» **Input data**
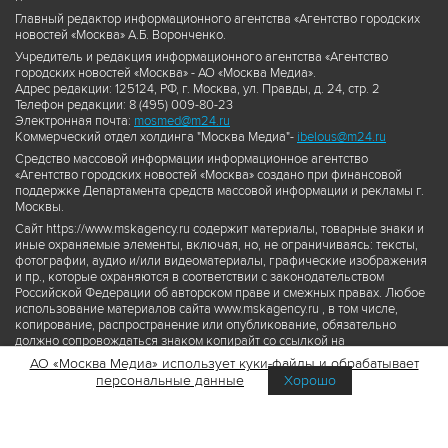
Главный редактор информационного агентства «Агентство городских
новостей «Москва» А.Б. Воронченко.
Учредитель и редакция информационного агентства «Агентство
городских новостей «Москва» - АО «Москва Медиа».
Адрес редакции: 125124, РФ, г. Москва, ул. Правды, д. 24, стр. 2
Телефон редакции: 8 (495) 009-80-23
Электронная почта:
mosmed@m24.ru
Коммерческий отдел холдинга "Москва Медиа"-
ibelous@m24.ru
Средство массовой информации информационное агентство
«Агентство городских новостей «Москва» создано при финансовой
поддержке Департамента средств массовой информации и рекламы г.
Москвы.
Сайт https://www.mskagency.ru содержит материалы, товарные знаки и
иные охраняемые элементы, включая, но, не ограничиваясь: тексты,
фотографии, аудио и/или видеоматериалы, графические изображения
и пр., которые охраняются в соответствии с законодательством
Российской Федерации об авторском праве и смежных правах. Любое
использование материалов сайта www.mskagency.ru , в том числе,
копирование, распространение или опубликование, обязательно
должно сопровождаться знаком копирайт со ссылкой на
правообладателя © АО «Москва Медиа», а также гиперссылкой на сайт
АО «Москва Медиа» использует куки-файлы и обрабатывает
www.mskagency.ru как на первоисточник информации. Переработка
персональные данные
Хорошо
материалов сайта www.mskagency.ru не допускается.
Пользовательское соглашение об использовании материалов
Агентства городских новостей «Москва»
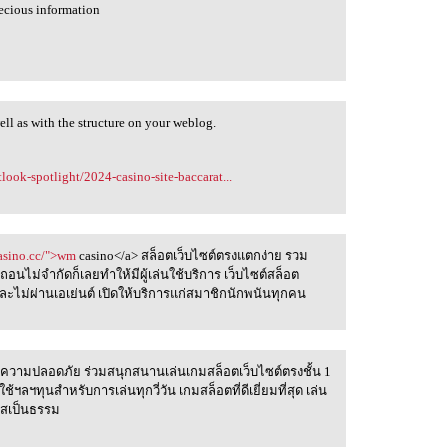
recious information
well as with the structure on your weblog.
ook-spotlight/2024-casino-site-baccarat...
asino.cc/">wm
casino</a> สล็อตเว็บไซต์ตรงแตกง่าย รวม
นถอนไม่จำกัดก็เลยทำให้มีผู้เล่นใช้บริการ เว็บไซต์สล็อต
 และไม่ผ่านเอเย่นต์ เปิดให้บริการแก่สมาชิกนักพนันทุกคน
องความปลอดภัย ร่วมสนุกสนานเล่นเกมสล็อตเว็บไซต์ตรงชั้น 1
ที
้ฯลฯทุนสำหรับการเล่นทุกวี่วัน เกมสล็อตที่ดีเยี่ยมที่สุด เล่น
งใสเป็นธรรม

» **Assignment**
Which of the lines in the listing above include "Москва"? Report each of them.

» **Result**
новостей «Москва» А.Б. Воронченко.
городских новостей «Москва» - АО «Москва Медиа».
Адрес редакции: 125124, РФ, г. Москва, ул. Правды, д. 24, стр. 2
Коммерческий отдел холдинга "Москва Медиа"-
«Агентство городских новостей «Москва» создано при финансовой
правообладателя © АО «Москва Медиа», а также гиперссылкой на сайт
АО «Москва Медиа» использует куки-файлы и обрабатывает
Агентства городских новостей «Москва»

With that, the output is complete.